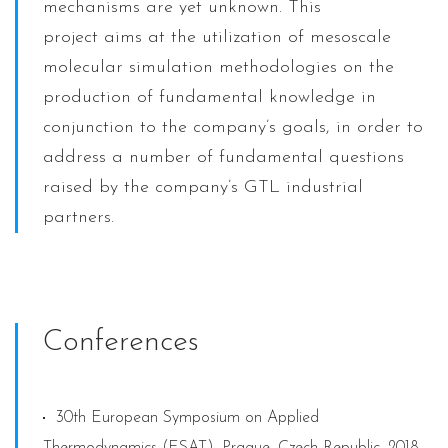
mechanisms are yet unknown. This
project aims at the utilization of mesoscale
molecular simulation methodologies on the
production of fundamental knowledge in
conjunction to the company’s goals, in order to
address a number of fundamental questions
raised by the company’s GTL industrial
partners.
Conferences
30th European Symposium on Applied
Thermodynamics (ESAT), Prague, Czech Republic, 2018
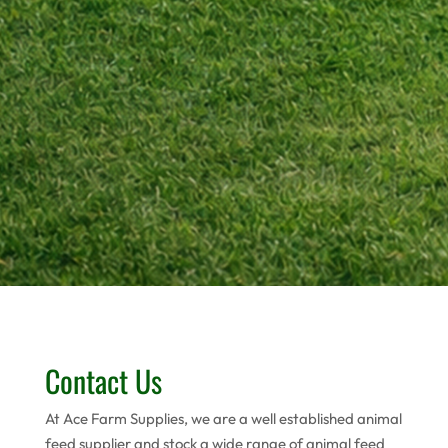
Contact Us
At Ace Farm Supplies, we are a well established animal
feed supplier and stock a wide range of animal feed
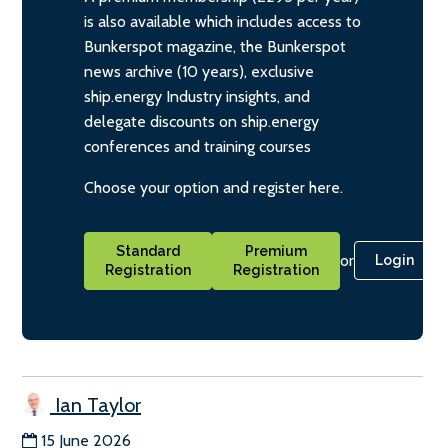
is also available which includes access to
Bunkerspot magazine, the Bunkerspot
news archive (10 years), exclusive
ship.energy Industry insights, and
delegate discounts on ship.energy
conferences and training courses
Choose your option and register here.
Standard
Premium
or
Login
Registration
Registration
Ian Taylor
15 June 2026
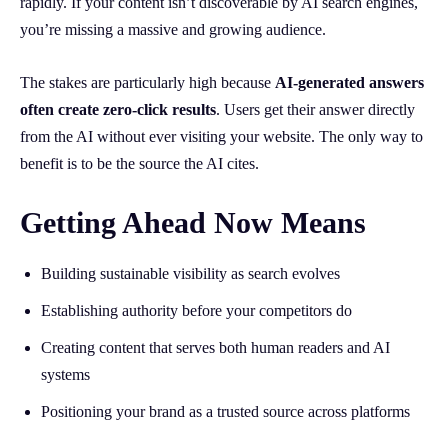
rapidly. If your content isn’t discoverable by AI search engines,
you’re missing a massive and growing audience.
The stakes are particularly high because
AI-generated answers
often create zero-click results
. Users get their answer directly
from the AI without ever visiting your website. The only way to
benefit is to be the source the AI cites.
Getting Ahead Now Means
Building sustainable visibility as search evolves
Establishing authority before your competitors do
Creating content that serves both human readers and AI
systems
Positioning your brand as a trusted source across platforms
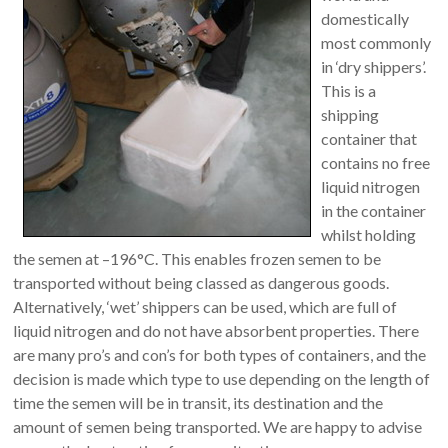
domestically
most commonly
in ‘dry shippers’.
This is a
shipping
container that
contains no free
liquid nitrogen
in the container
whilst holding
the semen at –196°C. This enables frozen semen to be
transported without being classed as dangerous goods.
Alternatively, ‘wet’ shippers can be used, which are full of
liquid nitrogen and do not have absorbent properties. There
are many pro’s and con’s for both types of containers, and the
decision is made which type to use depending on the length of
time the semen will be in transit, its destination and the
amount of semen being transported. We are happy to advise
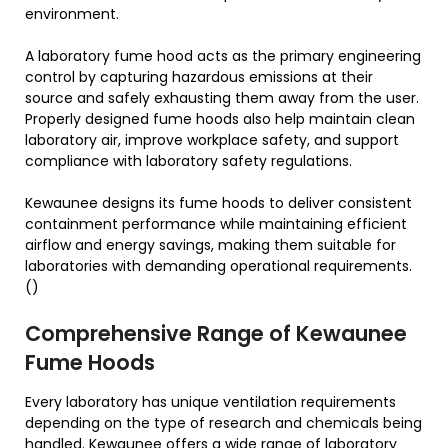
environment.
A laboratory fume hood acts as the primary engineering
control by capturing hazardous emissions at their
source and safely exhausting them away from the user.
Properly designed fume hoods also help maintain clean
laboratory air, improve workplace safety, and support
compliance with laboratory safety regulations.
Kewaunee designs its fume hoods to deliver consistent
containment performance while maintaining efficient
airflow and energy savings, making them suitable for
laboratories with demanding operational requirements.
()
Comprehensive Range of Kewaunee
Fume Hoods
Every laboratory has unique ventilation requirements
depending on the type of research and chemicals being
handled. Kewaunee offers a wide range of laboratory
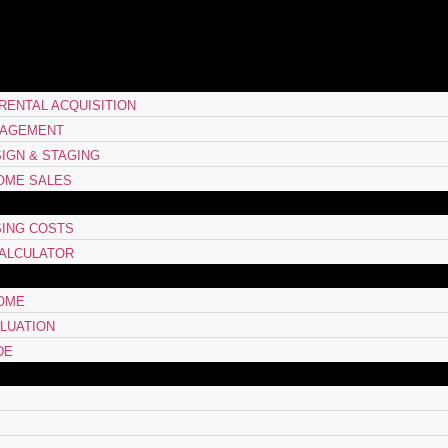
RENTAL ACQUISITION
NAGEMENT
SIGN & STAGING
OME SALES
ING COSTS
ALCULATOR
HOME
LUATION
DE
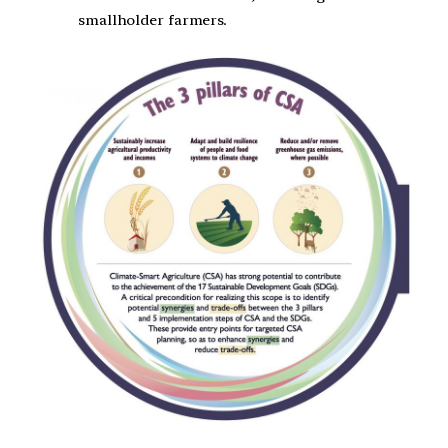
smallholder farmers.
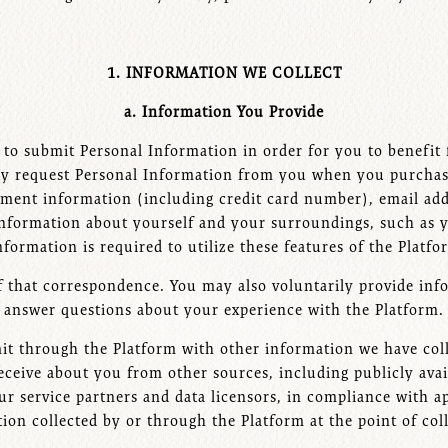
1. INFORMATION WE COLLECT
a. Information You Provide
to submit Personal Information in order for you to benefit f
 may request Personal Information from you when you purchas
ayment information (including credit card number), email a
nformation about yourself and your surroundings, such as y
nformation is required to utilize these features of the Platf
of that correspondence. You may also voluntarily provide inf
answer questions about your experience with the Platform.
 through the Platform with other information we have coll
ceive about you from other sources, including publicly avai
 our service partners and data licensors, in compliance with
ion collected by or through the Platform at the point of co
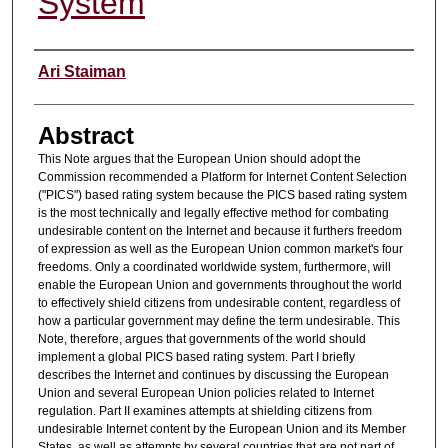
System
Authors
Ari Staiman
Abstract
This Note argues that the European Union should adopt the
Commission recommended a Platform for Internet Content Selection
("PICS") based rating system because the PICS based rating system
is the most technically and legally effective method for combating
undesirable content on the Internet and because it furthers freedom
of expression as well as the European Union common market's four
freedoms. Only a coordinated worldwide system, furthermore, will
enable the European Union and governments throughout the world
to effectively shield citizens from undesirable content, regardless of
how a particular government may define the term undesirable. This
Note, therefore, argues that governments of the world should
implement a global PICS based rating system. Part I briefly
describes the Internet and continues by discussing the European
Union and several European Union policies related to Internet
regulation. Part II examines attempts at shielding citizens from
undesirable Internet content by the European Union and its Member
States, as well as attempts by several countries that are not part of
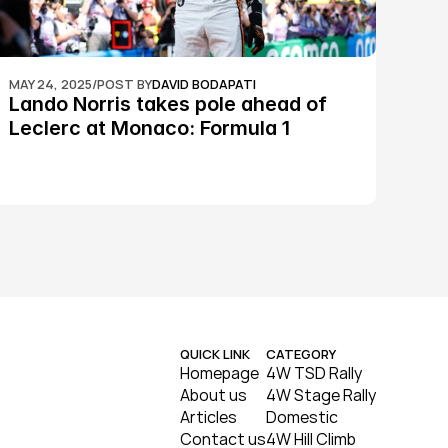
MAY 24, 2025
/
POST BY
DAVID BODAPATI
Lando Norris takes pole ahead of 
Leclerc at Monaco: Formula 1
QUICK LINK
CATEGORY
Homepage
4W TSD Rally
About us
4W Stage Rally
Articles
Domestic
Contact us
4W Hill Climb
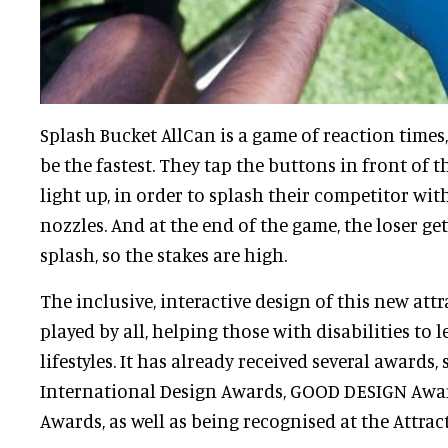
Splash Bucket AllCan is a game of reaction times
be the fastest. They tap the buttons in front of 
light up, in order to splash their competitor wi
nozzles. And at the end of the game, the loser ge
splash, so the stakes are high.
The inclusive, interactive design of this new att
played by all, helping those with disabilities to l
lifestyles. It has already received several awards,
International Design Awards, GOOD DESIGN Awar
Awards, as well as being recognised at the Attrac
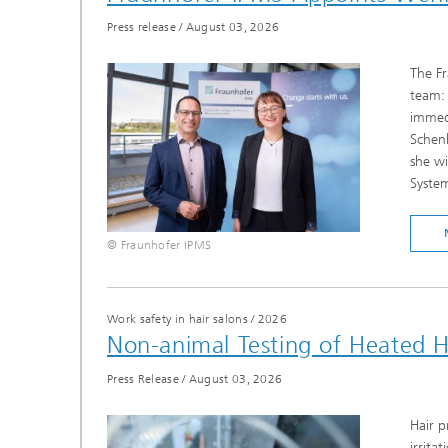
Press release
/
August 03, 2026
The Fr
team: 
immedi
Schenk
she wi
System
© Fraunhofer IPMS
Work safety in hair salons
/
2026
Non-animal Testing of Heated H
Press Release
/
August 03, 2026
Hair p
irrita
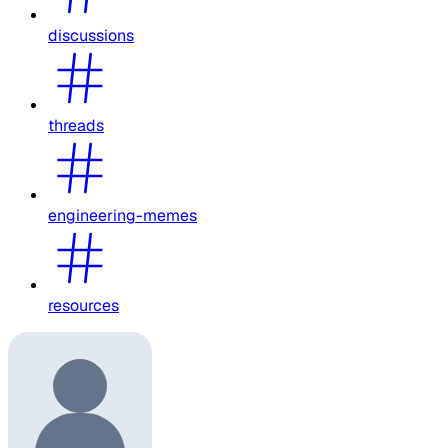
discussions
threads
engineering-memes
resources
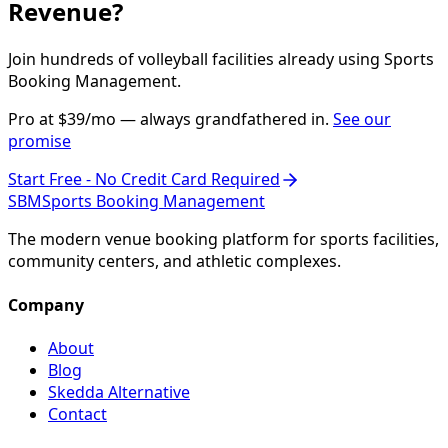
Revenue?
Join hundreds of volleyball facilities already using Sports
Booking Management.
Pro at $39/mo — always grandfathered in.
See our
promise
Start Free - No Credit Card Required
SBM
Sports Booking Management
The modern venue booking platform for sports facilities,
community centers, and athletic complexes.
Company
About
Blog
Skedda Alternative
Contact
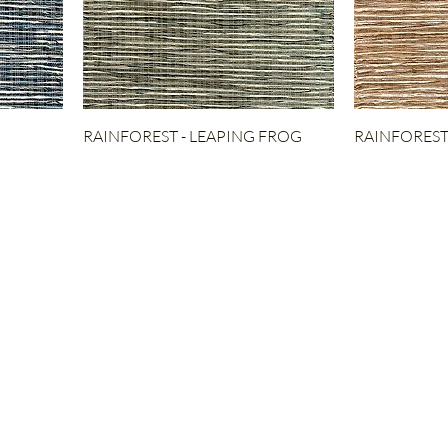
RAINFOREST - LEAPING FROG
RAINFOREST 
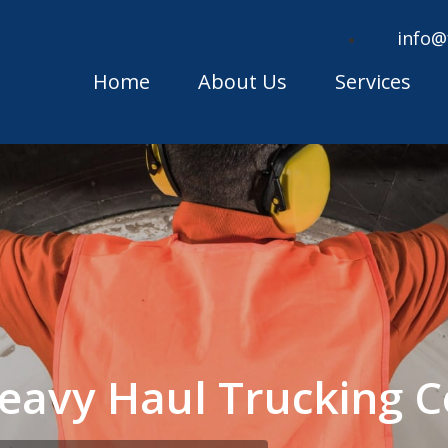
info@
Home
About Us
Services
eavy Haul Trucking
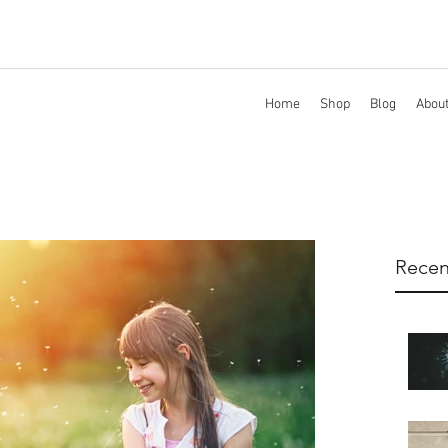
Home
Shop
Blog
Abou
Recen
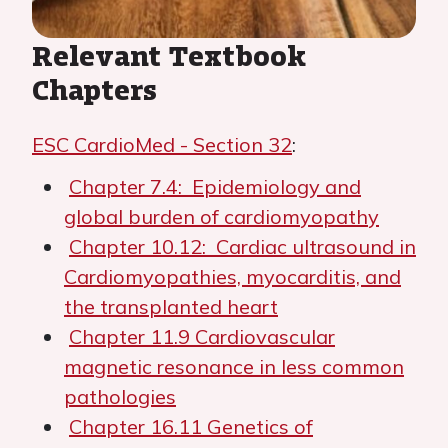
Relevant Textbook
Chapters
ESC CardioMed - Section 32
:
Chapter 7.4: Epidemiology and
global burden of cardiomyopathy
Chapter 10.12: Cardiac ultrasound in
Cardiomyopathies, myocarditis, and
the transplanted heart
Chapter 11.9 Cardiovascular
magnetic resonance in less common
pathologies
Chapter 16.11 Genetics of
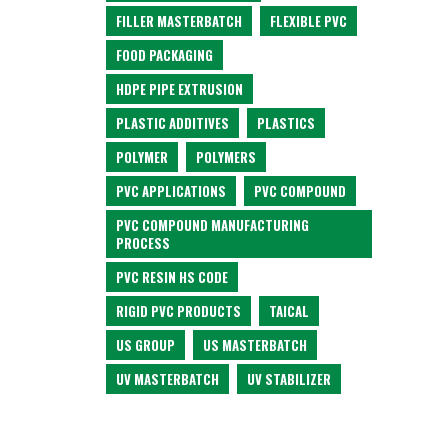
FILLER MASTERBATCH
FLEXIBLE PVC
FOOD PACKAGING
HDPE PIPE EXTRUSION
PLASTIC ADDITIVES
PLASTICS
POLYMER
POLYMERS
PVC APPLICATIONS
PVC COMPOUND
PVC COMPOUND MANUFACTURING
PROCESS
PVC RESIN HS CODE
RIGID PVC PRODUCTS
TAICAL
US GROUP
US MASTERBATCH
UV MASTERBATCH
UV STABILIZER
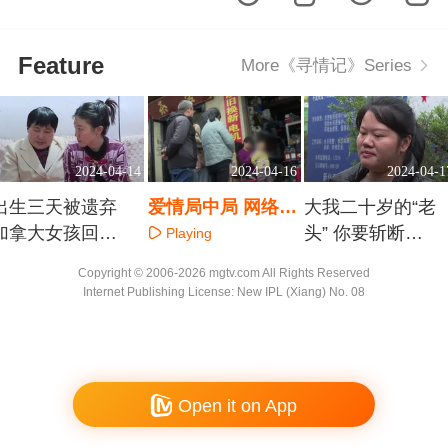
Feature
More《寻情记》Series
2024-04-14
2024-04-16
2024-04-1
出生三天被遗弃
爱情局中局 网络女
大我二十岁的“老
加拿大女孩回国
主播的荒诞结婚证
头” 你要斩断前
Playing
寻根
任情丝
Playing
Playing
Copyright © 2006-2026 mgtv.com All Rights Reserved
Internet Publishing License: New IPL (Xiang) No. 08
Open it on App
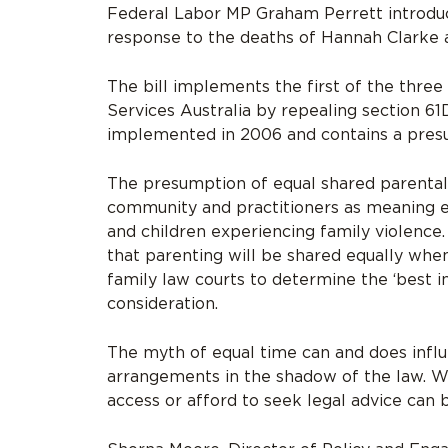
Federal Labor MP Graham Perrett introdu
response to the deaths of Hannah Clarke an
The bill implements the first of the thre
Services Australia by repealing section 6
implemented in 2006 and contains a presum
The presumption of equal shared parental 
community and practitioners as meaning e
and children experiencing family violence.
that parenting will be shared equally when
family law courts to determine the ‘best i
consideration.
The myth of equal time can and does infl
arrangements in the shadow of the law. W
access or afford to seek legal advice can 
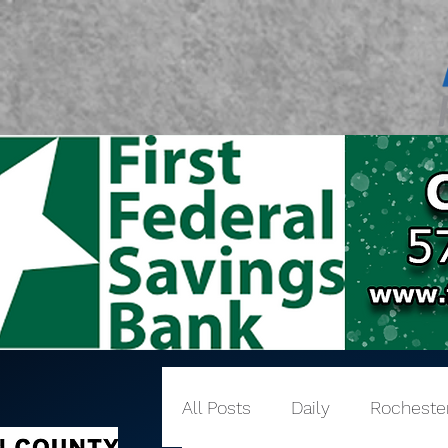
All Posts
Daily
Rocheste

• **Work order**: From the records above, repeat exactly the lines from the one with "airflow and energy" through the one with "depending on the type", both included.

• **Task response**:
airflow and energy savings, making them suitable for
laboratories with demanding operational requirements.
()
Comprehensive Range of Kewaunee
Fume Hoods
Every laboratory has unique ventilation requirements
depending on the type of research and chemicals being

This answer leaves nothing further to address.